Columnists Weigh In On ESPN's Decision To Cut Hank Williams Jr. From "MNF"
Hank Williams Jr. has "the right" to make the comments he made about President Obama that ultimately led to him being dropped from ESPN's "MNF" broadcast, but he "also has to be aware that his actions have consequences," according to Ryan Cooper of the WASHINGTON POST. Cooper, noting Williams compared Obama with Adolf Hitler and called him the "enemy," wrote, "I strongly doubt that ESPN and Disney and their various corporate sponsors want to be associated with an entertainer on their big NFL game of the week that drives their ratings bus who would make such an analogy" (WASHINGTONPOST.com, 10/6). Washington Post columnist Mike Wise said freedom of speech "comes with a price when you work for a multi-national conglomerate and you have a business relationship with them." Wise: "You represent them in some way ... If you’re going to call the leader of the free world an enemy, guess what, you’re probably not going to be working there very long” (“Washington Post Live,” Comcast SportsNet Mid-Atlantic, 10/6). In Cincinnati, Paul Daugherty writes Williams “has equal protection under the law, to make a fool of himself,” but ESPN “has the right to disassociate itself from fools” (CINCINNATI ENQUIRER, 10/7). The Nation’s Dave Zirin said ESPN "didn’t have a choice at this point” but to part ways with Williams. The NFL is “always trying to be all things to all people, and to have as the spokesperson of their flagship show someone who would be viscerally offensive ... then it becomes a different question altogether." Syracuse Univ. Bleier Center for Television & Popular Culture Dir Robert Thompson said ESPN “wanted to make this go away, and anything that causes this much trouble is not something you want to keep flowing around in the culture.” But First Amendment Center President Ken Paulson said, “It’s a scary time if a lot of people believe you ought to lose your job when you speak out. That only leads to silence” ("Outside The Lines," ESPN, 10/6).
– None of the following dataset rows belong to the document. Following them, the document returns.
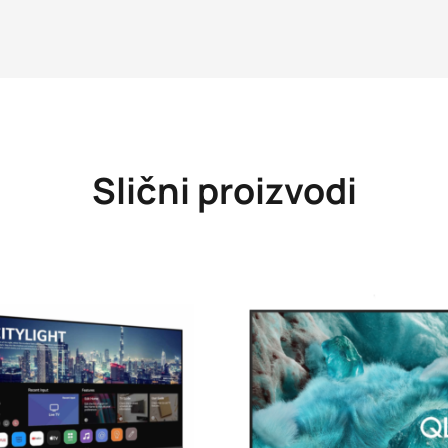
Slični proizvodi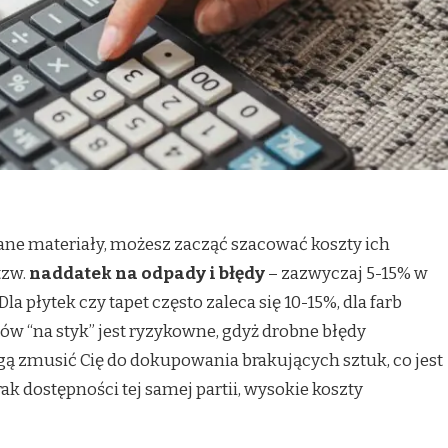
ane materiały, możesz zacząć szacować koszty ich
tzw.
naddatek na odpady i błędy
– zazwyczaj 5-15% w
la płytek czy tapet często zaleca się 10-15%, dla farb
w “na styk” jest ryzykowne, gdyż drobne błędy
 zmusić Cię do dokupowania brakujących sztuk, co jest
ak dostępności tej samej partii, wysokie koszty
MAKING THE RIGHT MOVE: ESPN's Bomani Jones, who appeared Thursday in a memorable "Outside The Lines" segment related to the Williams controversy, wrote on his personal blog he believes ESPN "made the right call" in dropping the country music star. Jones wrote, "I find Hitler references distasteful, but I also debate whether they should be fireable. I know, however, that they are fireable. Full-time employees might get suspended, but part-timers get fired. That's not just ESPN. That's the world, and this is where that part of the discussion should end" (BOMANIJONES.com, 10/6). However, in L.A., Tom Hoffarth writes, “It's only because of its erratic track record in the punishment department, likely determined by Disney shareholders, that we can't be sure week to week how someone like Williams could be justly treated without letting emotions cloud things” (L.A. DAILY NEWS, 10/7). Meanwhile, USA TODAY’s Michael Hiestand writes “both sides win” with the decision. ESPN’s “payoff is its biggest buzz in years,” and Williams has gotten the same effect. Williams is “now a victim” and a “sort of rebel.” “MNF” should have been “happy to hold the door” for Williams, as a show “built on novelty ... has become just another NFL game.” ESPN now can “pick somebody new to open ‘MNF’ and get to hype it, like it’s really a big deal” (USA TODAY, 10/7).
MANIC MONDAYS: In Milwaukee, Bob Wolfley writes, “Telling Hank to take his Hitler analogies, along with his trenchant political analysis, and hit the dusty trail was the easy part. Now the hard part -- restoring ‘Monday Night Football’ to its place as the destination of choice for National Football League fans in prime-time television, or at least slowing the rate of its descent, its standing, its clout and its relevance. Hasn’t the caché of ‘Monday Night Football’ migrated to the upstart ‘Sunday Night Football’ on NBC? Isn’t Sunday night, not Monday night, the real appointment event now for television viewers of NFL football in prime time?” (JSONLINE.com, 10/6).